Generic bill moves in the Senate
On October 15th, the Senate Judiciary Committee voted out S. 369 (here is the bill), the ban on pay-for-delay settlements between brand-name pharmaceutical manufacturers and generic-drug companies. The purpose and result of these settlements is that the generic drugs come to market later. This means that patients and insurers must wait to have access to the drugs they need at the much lower generic price. This bill would pave the way for cost savings, since generic drugs would come to market faster. The FTC has estimated the savings at $35 billion to consumers and $12 million to the federal government over ten years.

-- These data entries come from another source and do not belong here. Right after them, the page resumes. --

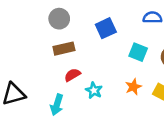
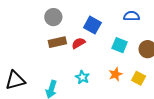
blue square: (106, 28) -> (92, 25), turned -36
red semicircle: (72, 75) -> (78, 43), moved

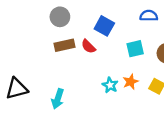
red semicircle: (78, 43) -> (88, 46), turned -104
cyan square: (120, 45) -> (135, 49), turned -35
cyan star: (82, 77) -> (110, 85), moved

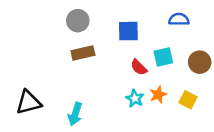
blue square: (104, 26) -> (128, 31), turned -30
red semicircle: (88, 46) -> (139, 67), moved

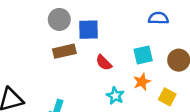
blue square: (128, 31) -> (88, 30), moved
red semicircle: (139, 67) -> (104, 63), moved
orange star: (158, 95) -> (142, 82), moved

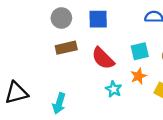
blue square: (88, 30) -> (98, 19), moved
red semicircle: (104, 63) -> (103, 58), size x1.5

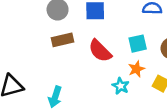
cyan star: (114, 89) -> (121, 86), moved

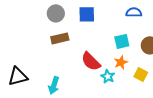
red semicircle: (100, 51) -> (91, 61), moved

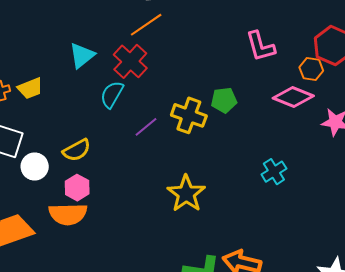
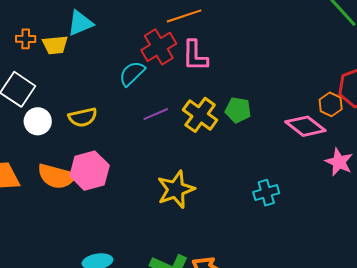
pink L-shape: (260, 46) -> (195, 56), moved
cyan triangle: (82, 55) -> (80, 23), moved
pink hexagon: (77, 188) -> (90, 171), moved, size x1.5

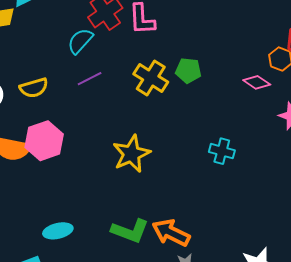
purple line: (156, 114) -> (90, 79), moved
pink diamond: (305, 126) -> (257, 82), size x0.7
cyan cross: (266, 193) -> (222, 151), turned 35

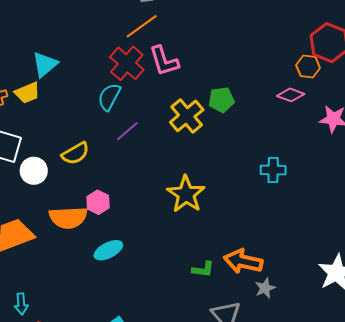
yellow cross: (151, 78) -> (187, 116), turned 32
pink hexagon: (44, 141) -> (98, 202), size x0.6
cyan ellipse: (58, 231) -> (108, 250), moved
green L-shape: (130, 231) -> (203, 269), size x0.6

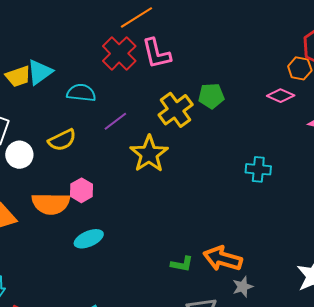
cyan triangle: (45, 64) -> (40, 72), moved
cyan semicircle: (109, 97) -> (81, 93), moved, turned 64
yellow star: (186, 194) -> (149, 154), moved

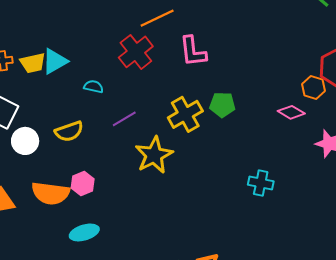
pink L-shape: (156, 54) -> (193, 51), moved
cyan semicircle: (81, 93) -> (94, 87), size x0.7

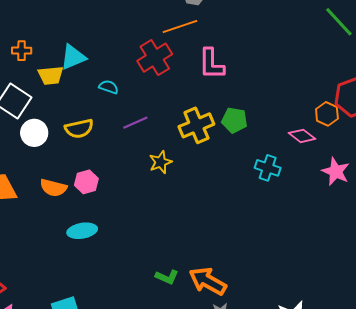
yellow trapezoid: (33, 63) -> (51, 75), moved
yellow star: (154, 155) -> (160, 162), size x0.6
cyan cross: (261, 183) -> (268, 168), moved
orange semicircle: (51, 193) -> (53, 188), size x0.7

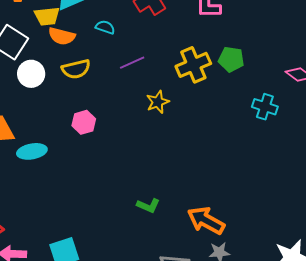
orange semicircle: (53, 188) -> (62, 36), moved
cyan ellipse: (82, 231) -> (32, 151), moved
green L-shape: (167, 277) -> (148, 206), moved

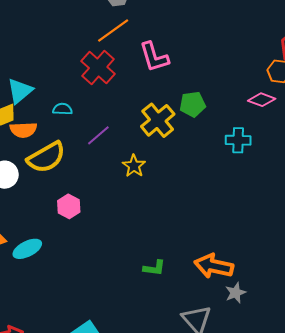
yellow semicircle: (76, 69) -> (46, 157), size x1.4

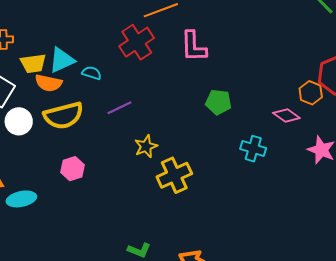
cyan triangle: (20, 91) -> (62, 60), moved
yellow cross: (158, 120) -> (174, 175), moved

The House and the Senate each have a bill on this issue, but they differ slightly in terms of enforcement of the ban. The Senate version of the bill says that the agreements would be presumed illegal. However, the FTC would need to pursue legal action to challenge this agreement. The drug companies would then have the opportunity to go to court and argue that the agreement is ‘pro-competitive’. If the FTC wins the court case, they would have the authority to assess significant civil penalties on the drug companies.
The House version of this bill (here is the House version) is attached to the tri-committee health reform bill and came out of Energy and Commerce. The ban in the House modifies Section 505 of the Federal Food, Drug, and Cosmetic Act and puts enforcement directly in the hands of the FTC. This amendment does not provide for rebuttal by the parties in court, but instead would allow the FTC to exempt agreements where the value of the payments to the generic drug company do not exceed certain thresholds.
Both the Senate and the House versions include some parameters for the FTC to utilize when making their decisions about to enforce the ban on drug companies. The House language leaves the exception determinations to the FTC to resolve, while the Senate version specifically calls for judicial review in the D.C. Circuit Court.
This Senate version of the bill now moves to the full Senate.